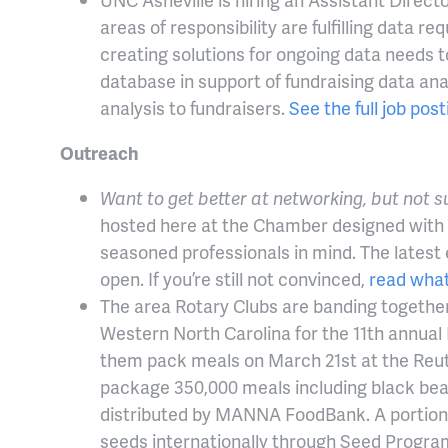
areas of responsibility are fulfilling dat
creating solutions for ongoing data needs t
database in support of fundraising data ana
analysis to fundraisers.
See the full job pos
Outreach
Want to get better at networking, but not 
hosted here at the Chamber designed with
seasoned professionals in mind. The latest 
open. If you’re still not convinced,
read what
The area Rotary Clubs are banding togethe
Western North Carolina for the 11th annual
them pack meals on March 21st at the Reute
package 350,000 meals including black bean
distributed by MANNA FoodBank. A portion o
seeds internationally through Seed Progra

Problem details: Your answer must be the line holding "Western North Carolina for the 11th annual" plus every later line to the end of the records, copied exactly.

Response for this exercise:
Western North Carolina for the 11th annual
them pack meals on March 21st at the Reute
package 350,000 meals including black bean
distributed by MANNA FoodBank. A portion o
seeds internationally through Seed Progra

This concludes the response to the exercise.